▶ WHAT TO WORK ON
Copy every entry exactly as given, minus the images.

▶ AVAILABLE DATA
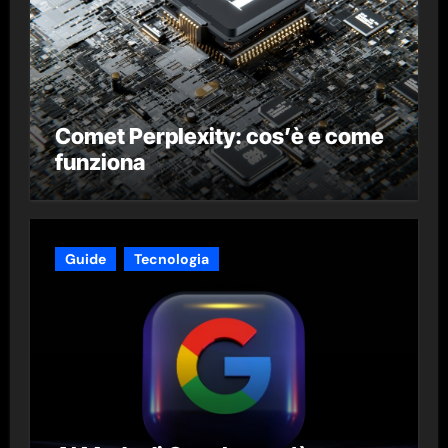
Comet Perplexity: cos’è e come
funziona
Guide
Tecnologia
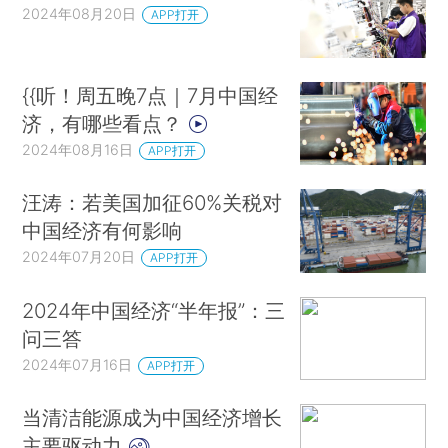
2024年08月20日
APP打开
{{听！周五晚7点｜7月中国经
济，有哪些看点？
2024年08月16日
APP打开
汪涛：若美国加征60%关税对
中国经济有何影响
2024年07月20日
APP打开
2024年中国经济“半年报”：三
问三答
2024年07月16日
APP打开
当清洁能源成为中国经济增长
主要驱动力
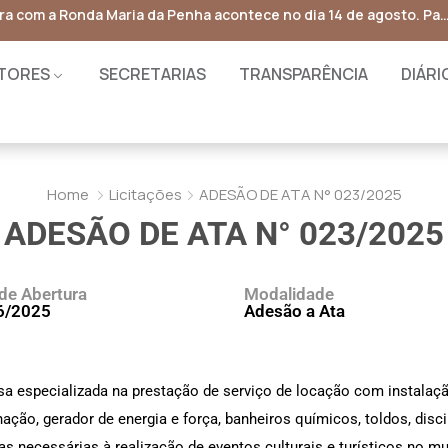
Garantia Safra – Cadastro
TORES
SECRETARIAS
TRANSPARÊNCIA
DIÁRI
Home
Licitações
ADESÃO DE ATA N° 023/2025
ADESÃO DE ATA N° 023/2025
de Abertura
Modalidade
6/2025
Adesão a Ata
sa especializada na prestação de serviço de locação com instalaçã
ção, gerador de energia e força, banheiros químicos, toldos, disc
as necessárias à realização de eventos culturais e turísticos no mu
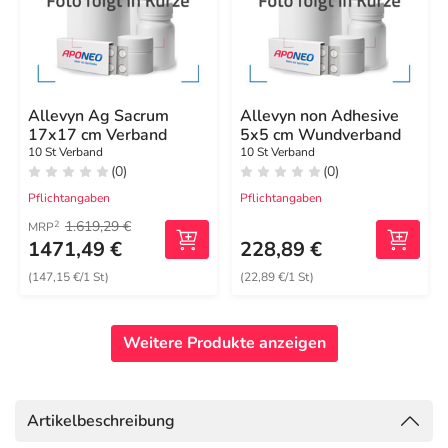
Allevyn Ag Sacrum
Allevyn non Adhesive
17x17 cm Verband
5x5 cm Wundverband
10 St Verband
10 St Verband
(0)
(0)
Pflichtangaben
Pflichtangaben
1.619,29 €
2
MRP
1471,49 €
228,89 €
(147,15 €/1 St)
(22,89 €/1 St)
Weitere Produkte anzeigen
Artikelbeschreibung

▶ SOLUTION TO THE EXERCISE
Comet Perplexity: cos’è e come
funziona
Guide
Tecnologia
2024年08月20日
APP打开
{{听！周五晚7点｜7月中国经
济，有哪些看点？
2024年08月16日
APP打开
汪涛：若美国加征60%关税对
中国经济有何影响
2024年07月20日
APP打开
2024年中国经济“半年报”：三
问三答
2024年07月16日
APP打开
当清洁能源成为中国经济增长
主要驱动力
Garantia Safra – Cadastro
TORES
SECRETARIAS
TRANSPARÊNCIA
DIÁRI
Home
Licitações
ADESÃO DE ATA N° 023/2025
ADESÃO DE ATA N° 023/2025
de Abertura
Modalidade
6/2025
Adesão a Ata
sa especializada na prestação de serviço de locação com instalaçã
ção, gerador de energia e força, banheiros químicos, toldos, disc
as necessárias à realização de eventos culturais e turísticos no mu
Allevyn Ag Sacrum
Allevyn non Adhesive
17x17 cm Verband
5x5 cm Wundverband
10 St Verband
10 St Verband
(0)
(0)
Pflichtangaben
Pflichtangaben
1.619,29 €
2
MRP
1471,49 €
228,89 €
(147,15 €/1 St)
(22,89 €/1 St)
Weitere Produkte anzeigen
Artikelbeschreibung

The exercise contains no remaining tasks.